Top Chef, Old Master

Kitchen-thumb-490x300-2608 Michelle Legro in Lapham's Quarterly [h/t: Elatia Harris]:

They called him “fat boy,” this seventeen-year old apprentice in the studio of Florentine painter Verrocchio who would receive care packages from his step-father, a pastry chef. The bastard son of a Florentine notary and a lady of Vinci, the boy’s doting step-father gave him a taste for marzipans and sugars from a very young age. The apprentice would receive the packages and devour them so quickly—crapulando, it was called, or guzzling—that the master felt the need to punish him, instructing the boy to paint an angel in the corner of a baptism of Christ, a mediocre painting which hangs in the Louvre for because it includes the first work of Leonardo da Vinci.

After three years as an apprentice, twenty-year old Leonardo took a job as a cook at the Tavern of the Three Snails near the Ponte Vecchio, working during the day on the few commissions his master sent his way and slinging polenta in the evenings. Polenta was the restaurant’s signature dish, a tasteless hash of meats and corn porridge. The other cooks at the Three Snails cared little about the quality of the food they served, and when in the spring of 1473, a poisoning sickened and killed the majority of the cooking staff of the tavern, Leonardo was put in charge of the kitchen. He changed the menu completely, serving up delicate portions of carved polenta arranged beautifully on the plate. However, like most tavern clientele, the patrons preferred their meals in huge messy portions. Upset with the change in management, they ran Leonardo out of a job.

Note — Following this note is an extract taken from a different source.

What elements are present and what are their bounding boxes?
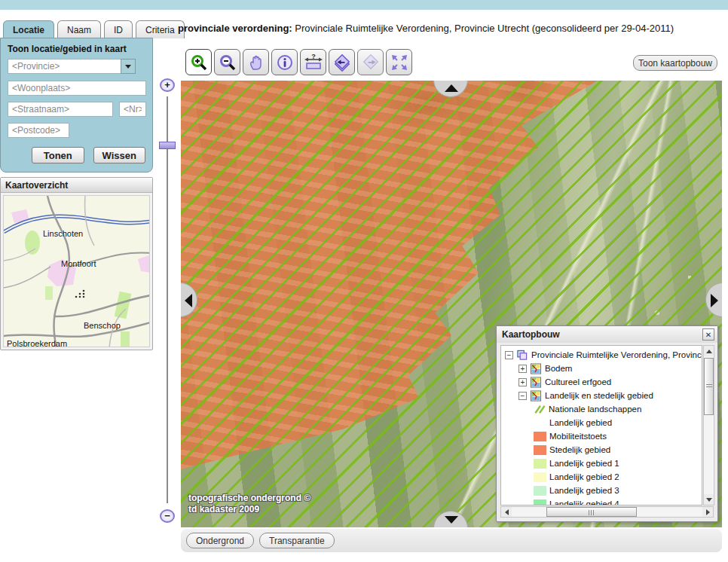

Much like a modern struggling artist, Leonardo da Vinci was in his daily life a line cook, tavern keeper, and chef-for-hire. “My painting and my sculpture will stand comparison with that of any other artist,” he wrote in a humble introduction to Ludovico Sforza, the future Duke of Milan, by way of a job application. “I am supreme at telling riddles and tying knots. And I make cakes that are without compare.”